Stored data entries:
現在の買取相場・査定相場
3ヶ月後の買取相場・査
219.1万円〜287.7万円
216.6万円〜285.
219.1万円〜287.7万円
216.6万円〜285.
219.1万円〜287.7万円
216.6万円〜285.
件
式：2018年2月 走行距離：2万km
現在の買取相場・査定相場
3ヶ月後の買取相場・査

EXERCISE DIRECTIONS → Exact copies of every record are required, so retype them in full.

ANSWER TO THIS TASK →
現在の買取相場・査定相場
3ヶ月後の買取相場・査
219.1万円〜287.7万円
216.6万円〜285.
219.1万円〜287.7万円
216.6万円〜285.
219.1万円〜287.7万円
216.6万円〜285.
件
式：2018年2月 走行距離：2万km
現在の買取相場・査定相場
3ヶ月後の買取相場・査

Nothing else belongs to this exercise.